INSTRUCTIONS TO FOLLOW - Find the word "chevron" in the listing below, then return every line it appears in.

- Opening Delimiter -

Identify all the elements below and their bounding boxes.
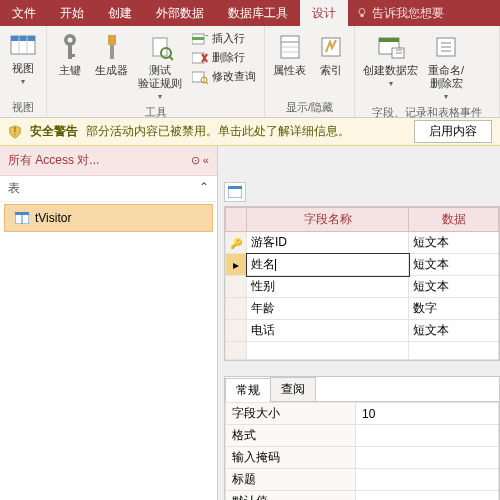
rename-macro-button[interactable]: 重命名/ 删除宏 ▾ — [426, 30, 466, 103]
svg-rect-1 — [361, 15, 364, 17]
prop-row[interactable]: 字段大小10 — [226, 403, 499, 425]
chevron-down-icon: ▾ — [389, 79, 393, 88]
collapse-icon[interactable]: ⊙ « — [191, 154, 209, 167]
prop-value[interactable] — [356, 425, 499, 447]
tab-home[interactable]: 开始 — [48, 0, 96, 26]
enable-content-button[interactable]: 启用内容 — [414, 120, 492, 143]
tab-general[interactable]: 常规 — [225, 378, 271, 402]
cell-name[interactable]: 电话 — [247, 320, 409, 342]
chevron-down-icon: ▾ — [158, 92, 162, 101]
modify-query-button[interactable]: 修改查询 — [190, 68, 258, 85]
tab-dbtools[interactable]: 数据库工具 — [216, 0, 300, 26]
svg-text:!: ! — [14, 125, 17, 137]
prop-value[interactable]: 10 — [356, 403, 499, 425]
builder-icon — [99, 32, 125, 62]
grid-corner — [226, 208, 247, 232]
cell-type[interactable]: 短文本 — [409, 276, 499, 298]
col-field-name[interactable]: 字段名称 — [247, 208, 409, 232]
navigation-pane: 所有 Access 对... ⊙ « 表 ⌃ tVisitor — [0, 146, 218, 500]
cell-type[interactable]: 数字 — [409, 298, 499, 320]
cell-type[interactable]: 短文本 — [409, 320, 499, 342]
delete-row-icon — [192, 51, 208, 65]
property-sheet-button[interactable]: 属性表 — [271, 30, 308, 79]
cell-name[interactable]: 性别 — [247, 276, 409, 298]
tab-design[interactable]: 设计 — [300, 0, 348, 26]
create-macro-button[interactable]: 创建数据宏 ▾ — [361, 30, 420, 90]
ribbon: 视图 ▾ 视图 主键 生成器 测试 验证规则 ▾ + — [0, 26, 500, 118]
tell-me-label: 告诉我您想要 — [372, 5, 444, 22]
rename-macro-icon — [433, 32, 459, 62]
table-row[interactable]: 电话短文本 — [226, 320, 499, 342]
table-row[interactable]: ▸姓名短文本 — [226, 254, 499, 276]
field-properties: 常规 查阅 字段大小10 格式 输入掩码 标题 默认值 验证规则 — [224, 376, 500, 500]
nav-item-tvisitor[interactable]: tVisitor — [4, 204, 213, 232]
prop-row[interactable]: 默认值 — [226, 491, 499, 501]
nav-item-label: tVisitor — [35, 211, 71, 225]
prop-value[interactable] — [356, 469, 499, 491]
group-views: 视图 ▾ 视图 — [0, 26, 47, 117]
chevron-down-icon: ▾ — [21, 77, 25, 86]
cell-type[interactable] — [409, 342, 499, 360]
svg-rect-12 — [153, 38, 167, 56]
svg-line-23 — [206, 82, 208, 84]
table-row[interactable] — [226, 342, 499, 360]
insert-row-icon: + — [192, 32, 208, 46]
tab-file[interactable]: 文件 — [0, 0, 48, 26]
tab-external[interactable]: 外部数据 — [144, 0, 216, 26]
test-rules-button[interactable]: 测试 验证规则 ▾ — [136, 30, 184, 103]
prop-name: 默认值 — [226, 491, 356, 501]
prop-label: 属性表 — [273, 64, 306, 77]
main-area: 所有 Access 对... ⊙ « 表 ⌃ tVisitor 字段名称 数据 … — [0, 146, 500, 500]
modq-label: 修改查询 — [212, 69, 256, 84]
prop-row[interactable]: 输入掩码 — [226, 447, 499, 469]
primary-key-button[interactable]: 主键 — [53, 30, 87, 79]
svg-point-7 — [68, 38, 73, 43]
table-row[interactable]: 年龄数字 — [226, 298, 499, 320]
test-label: 测试 验证规则 — [138, 64, 182, 90]
row-selector[interactable]: ▸ — [226, 254, 247, 276]
nav-category-label: 表 — [8, 180, 20, 197]
cell-name[interactable]: 姓名 — [247, 254, 409, 276]
prop-value[interactable] — [356, 491, 499, 501]
datasheet-icon — [9, 32, 37, 60]
tab-create[interactable]: 创建 — [96, 0, 144, 26]
macro-label: 创建数据宏 — [363, 64, 418, 77]
cell-type[interactable]: 短文本 — [409, 232, 499, 254]
data-macro-icon — [376, 32, 406, 62]
indexes-button[interactable]: 索引 — [314, 30, 348, 79]
prop-row[interactable]: 格式 — [226, 425, 499, 447]
nav-header[interactable]: 所有 Access 对... ⊙ « — [0, 146, 217, 176]
svg-rect-11 — [110, 45, 114, 59]
object-tab[interactable] — [224, 182, 246, 202]
builder-label: 生成器 — [95, 64, 128, 77]
indexes-icon — [318, 32, 344, 62]
security-title: 安全警告 — [30, 123, 78, 140]
key-icon: 🔑 — [230, 238, 242, 249]
key-icon — [57, 32, 83, 62]
nav-title: 所有 Access 对... — [8, 152, 99, 169]
prop-name: 格式 — [226, 425, 356, 447]
cell-name[interactable]: 年龄 — [247, 298, 409, 320]
shield-icon: ! — [8, 125, 22, 139]
table-icon — [15, 212, 29, 224]
delete-row-button[interactable]: 删除行 — [190, 49, 258, 66]
insert-row-button[interactable]: + 插入行 — [190, 30, 258, 47]
prop-row[interactable]: 标题 — [226, 469, 499, 491]
cell-type[interactable]: 短文本 — [409, 254, 499, 276]
svg-rect-30 — [379, 38, 399, 42]
prop-value[interactable] — [356, 447, 499, 469]
nav-category[interactable]: 表 ⌃ — [0, 176, 217, 202]
builder-button[interactable]: 生成器 — [93, 30, 130, 79]
field-grid[interactable]: 字段名称 数据 🔑游客ID短文本 ▸姓名短文本 性别短文本 年龄数字 电话短文本 — [224, 206, 500, 361]
table-row[interactable]: 🔑游客ID短文本 — [226, 232, 499, 254]
tell-me[interactable]: 告诉我您想要 — [348, 0, 452, 26]
security-message[interactable]: 部分活动内容已被禁用。单击此处了解详细信息。 — [86, 123, 350, 140]
table-row[interactable]: 性别短文本 — [226, 276, 499, 298]
cell-name[interactable]: 游客ID — [247, 232, 409, 254]
svg-rect-9 — [68, 54, 75, 57]
svg-rect-3 — [11, 36, 35, 41]
tab-lookup[interactable]: 查阅 — [270, 377, 316, 401]
col-data-type[interactable]: 数据 — [409, 208, 499, 232]
cell-name[interactable] — [247, 342, 409, 360]
view-button[interactable]: 视图 ▾ — [6, 30, 40, 88]
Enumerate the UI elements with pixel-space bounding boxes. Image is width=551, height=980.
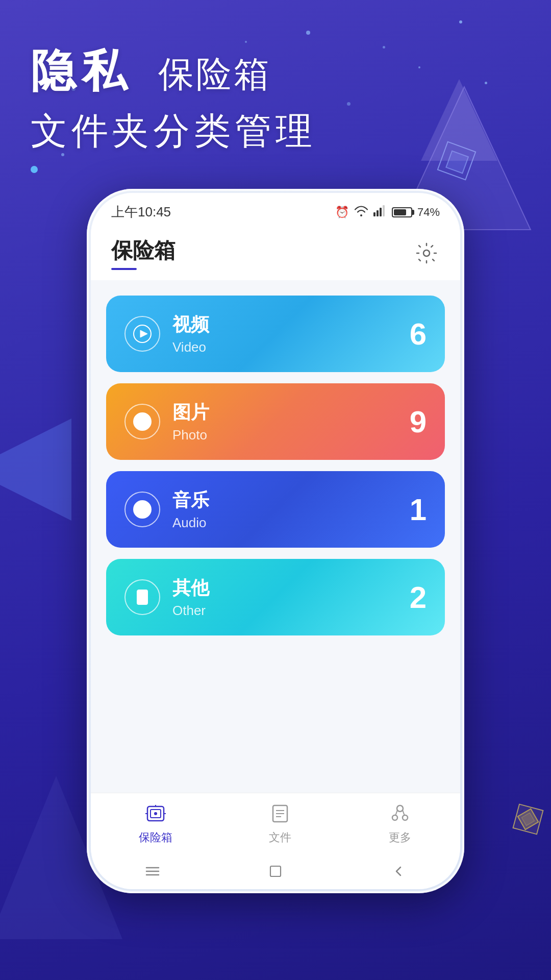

- Closing Delimiter -

EXERCISE OUTPUT -
chevron-down-icon: ▾ — [389, 79, 393, 88]
chevron-down-icon: ▾ — [158, 92, 162, 101]
chevron-down-icon: ▾ — [21, 77, 25, 86]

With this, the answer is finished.